I’ll try to dig up this code or my notes on this.

galinaalperovich commented 4 years ago

Would be happy to see this incremental UMAP feature!

lmcinnes commented 4 years ago

Depending on what exactly you are looking for, this may now be available (in preliminary form) in the 0.5dev branch. To make it work you would use the new, special, AlignedUMAP class, and the update functionality therein. I have a notebook gist that provides a basic walkthrough of these sorts of features. With this approach if your goal is to incrementally add (batches) of new points to an existing embedding, updating the embedding as you go, this should suffice. It may not meet all of your needs, but hopefully it will solve some problems for some users.

fedden commented 3 years ago

Thanks for the early release and consideration. Just wondering if there is an approach to take wrt the relation dictionaries if the successive instances in the dataset do not depend on each other (no overlap) and as such do not have relations between successive frames.

E.g I tried passing in empty dicts with the hope it would be interpreted as no-relations between successive instances:

reducer.fit([data], relations=[{} for _ in data][:-1])

But get an error roughly saying it's expecting non-0 len dicts.

lmcinnes commented 3 years ago

That's definitely a bug -- as you say, it should treat that as no relation. I presume you have a dataset you want aligned except at some intermediate slice where you lack relations? I'll have to dig in a little and see if this is easy to fix.

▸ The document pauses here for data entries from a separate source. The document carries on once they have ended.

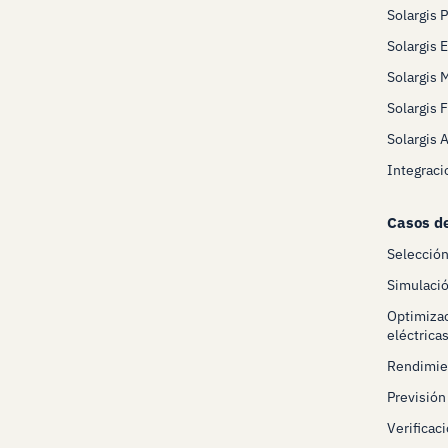
Solargis 
Solargis 
Solargis 
Solargis 
Solargis 
Integraci
Casos d
Selecció
Simulació
Optimizac
eléctrica
Rendimien
Previsión
Verificaci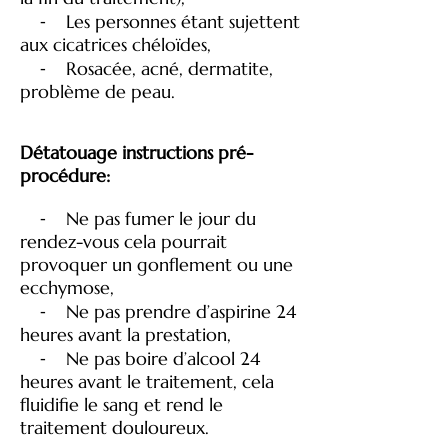
⁃ Les personnes étant sujettent
aux cicatrices chéloïdes,
⁃ Rosacée, acné, dermatite,
problème de peau.
Détatouage instructions pré-
procédure:
⁃ Ne pas fumer le jour du
rendez-vous cela pourrait
provoquer un gonflement ou une
ecchymose,
⁃ Ne pas prendre d’aspirine 24
heures avant la prestation,
⁃ Ne pas boire d’alcool 24
heures avant le traitement, cela
fluidifie le sang et rend le
traitement douloureux.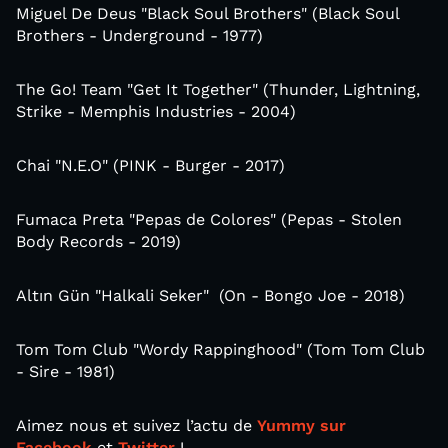
Miguel De Deus "Black Soul Brothers" (Black Soul
Brothers - Underground - 1977)
The Go! Team "Get It Together" (Thunder, Lightning,
Strike - Memphis Industries - 2004)
Chai "N.E.O" (PINK - Burger - 2017)
Fumaca Preta "Pepas de Colores" (Pepas - Stolen
Body Records - 2019)
Altın Gün "Halkali Seker" (On - Bongo Joe - 2018)
Tom Tom Club "Wordy Rappinghood" (Tom Tom Club
- Sire - 1981)
Aimez nous et suivez l’actu de
Yummy sur
Facebook
et
Twitter
!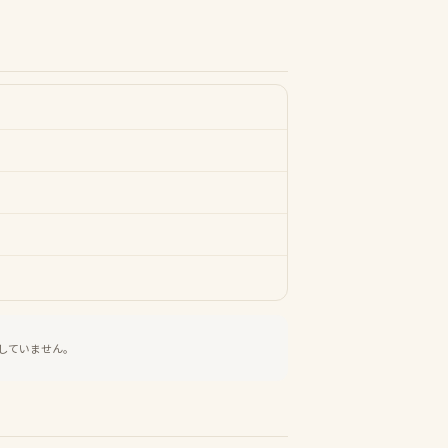
していません。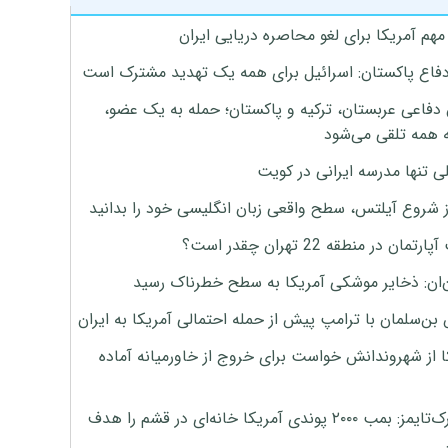
هم آمریکا برای لغو محاصره دریایی ایران
دفاع پاکستان: اسرائیل برای همه یک تهدید مشترک است
 دفاعی عربستان، ترکیه و پاکستان؛ حمله به یک عضو،
 همه تلقی می‌شود
ی تنها مدرسه ایرانی در کویت
ز شروع آیلتس، سطح واقعی زبان انگلیسی خود را بدانید
تمان در منطقه 22 تهران چقدر است؟
‌ان: ذخایر موشکی آمریکا به سطح خطرناک رسید
بن‌سلمان با ترامپ پیش از حمله احتمالی آمریکا به ایران
ا از شهروندانش خواست برای خروج از خاورمیانه آماده
نیویورک‌تایمز: بمب ۲۰۰۰ پوندی آمریکا خانه‌ای در قشم را هدف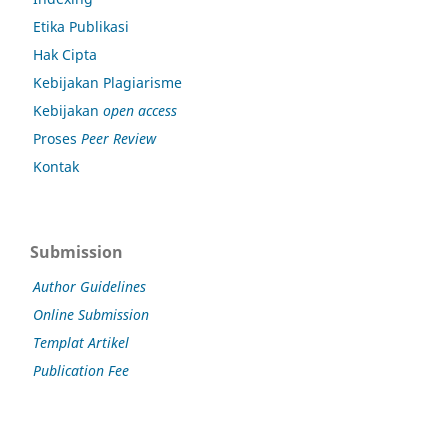
Etika Publikasi
Hak Cipta
Kebijakan Plagiarisme
Kebijakan
open access
Proses
Peer Review
Kontak
Submission
Author Guidelines
Online Submission
Templat Artikel
Publication Fee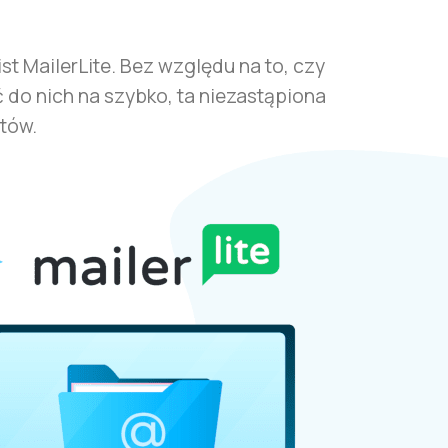
st MailerLite. Bez względu na to, czy
 do nich na szybko, ta niezastąpiona
tów.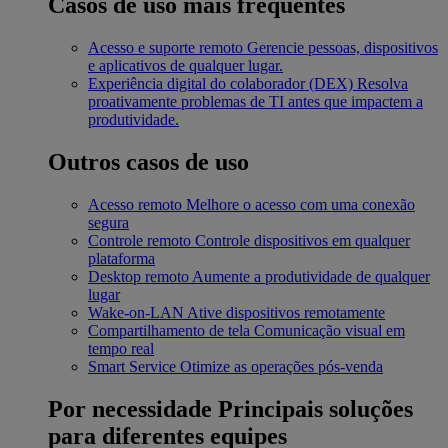
Casos de uso mais frequentes
Acesso e suporte remoto
Gerencie pessoas, dispositivos
e aplicativos de qualquer lugar.
Experiência digital do colaborador (DEX)
Resolva
proativamente problemas de TI antes que impactem a
produtividade.
Outros casos de uso
Acesso remoto
Melhore o acesso com uma conexão
segura
Controle remoto
Controle dispositivos em qualquer
plataforma
Desktop remoto
Aumente a produtividade de qualquer
lugar
Wake-on-LAN
Ative dispositivos remotamente
Compartilhamento de tela
Comunicação visual em
tempo real
Smart Service
Otimize as operações pós-venda
Por necessidade
Principais soluções
para diferentes equipes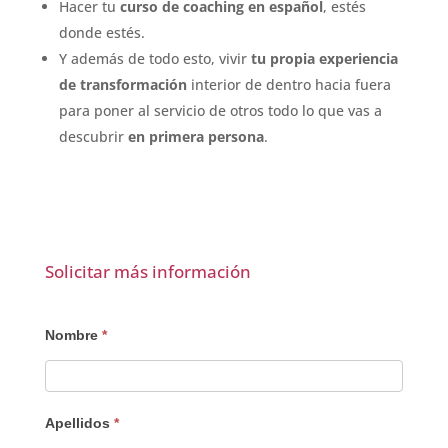
Hacer tu
curso de coaching en español
, estés
donde estés.
Y además de todo esto, vivir
tu propia experiencia
de transformación
interior de dentro hacia fuera
para poner al servicio de otros todo lo que vas a
descubrir
en primera persona
.
Solicitar más información
AUTO
Nombre
*
-
Descarga
de
Apellidos
*
programa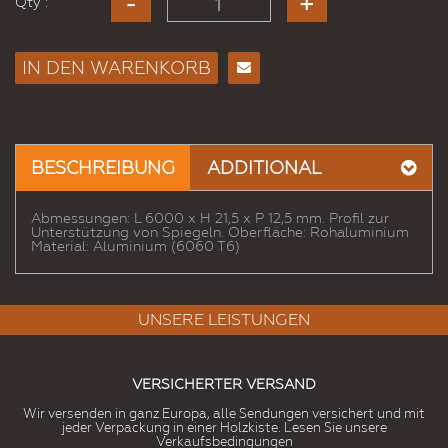
Qty :
IN DEN WARENKORB
E-
Mail
an
einen
BESCHREIBUNG
ADDITIONAL
Freund
Abmessungen: L 6000 x H 21,5 x P 12,5 mm. Profil zur
Unterstützung von Spiegeln. Oberfläche: Rohaluminium
Material: Aluminium (6060 T6)
UNSERE LEISTUNGEN
VERSICHERTER VERSAND
Wir versenden in ganz Europa, alle Sendungen versichert und mit
jeder Verpackung in einer Holzkiste. Lesen Sie unsere
Verkaufsbedingungen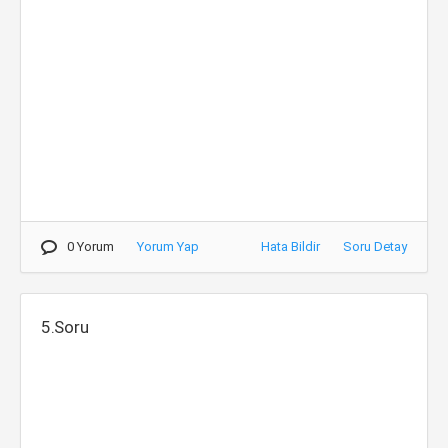
0 Yorum
Yorum Yap
Hata Bildir
Soru Detay
5.Soru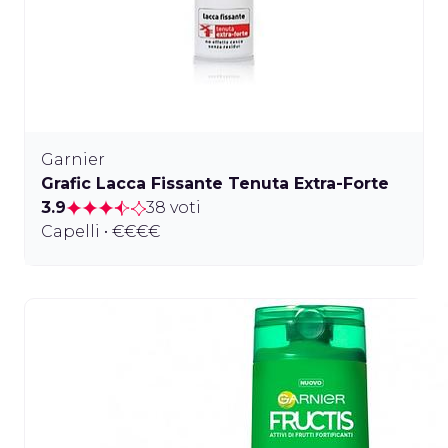
Garnier
Grafic Lacca Fissante Tenuta Extra-Forte
3.9
38 voti
Capelli • €€€€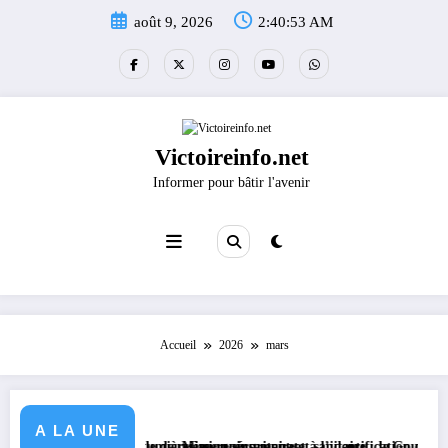
Aller
août 9, 2026
2:40:53 AM
au
contenu
Victoireinfo.net
Informer pour bâtir l'avenir
Accueil
2026
mars
A LA UNE
épare le deuxième quinquennat
outumières au recensement et à l’identification de la population en vue d
Mission sécuritaire et sanitaire : le Gouverneur Jean Bakomito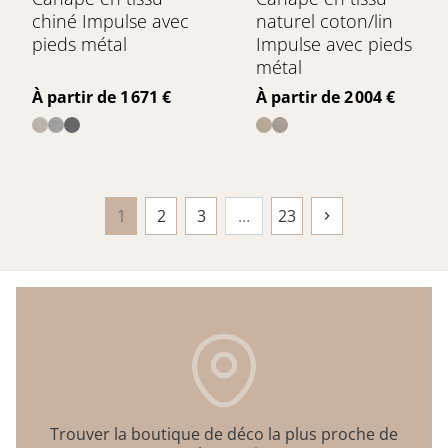
chiné Impulse avec
naturel coton/lin
pieds métal
Impulse avec pieds
métal
Prix
Prix
À partir de 1 671 €
À partir de 2 004 €
1
2
3
…
23

Suivant
Trouver la boutique de déco la plus proche de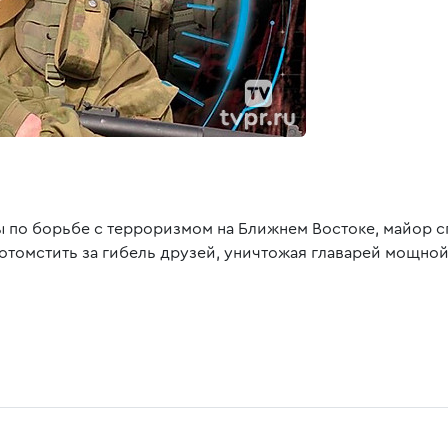
по борьбе с терроризмом на Ближнем Востоке, майор сп
 отомстить за гибель друзей, уничтожая главарей мощн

Having at least some relation is baked in to the assumptions right now, but I can see that having empty relations occasionally does make sense.

irl-dan commented 1 year ago

Did this ever make it into any released version of the package? Or any plans on doing so? I'm also interested in this.

jmdelahanty commented 1 year ago

I too have an application potentially that would be very helpful to have this for!

AtomicCactus commented 1 year ago

Just want to +1 this request, an incremental out-of-core fit method would be awesome!

SbstnErhrdt commented 1 year ago

Joining +1

JdbermeoUZH commented 1 year ago

+1!

ECburx commented 1 year ago

+1

mahabenfares commented 1 year ago

Hello, I want to use UMAP for data streams. Do you offer an incremental version of UMAP that I can use please? I saw that you talked about Alignedumap, I wanted to test it, but I don't know what to put in the relation dictionaries.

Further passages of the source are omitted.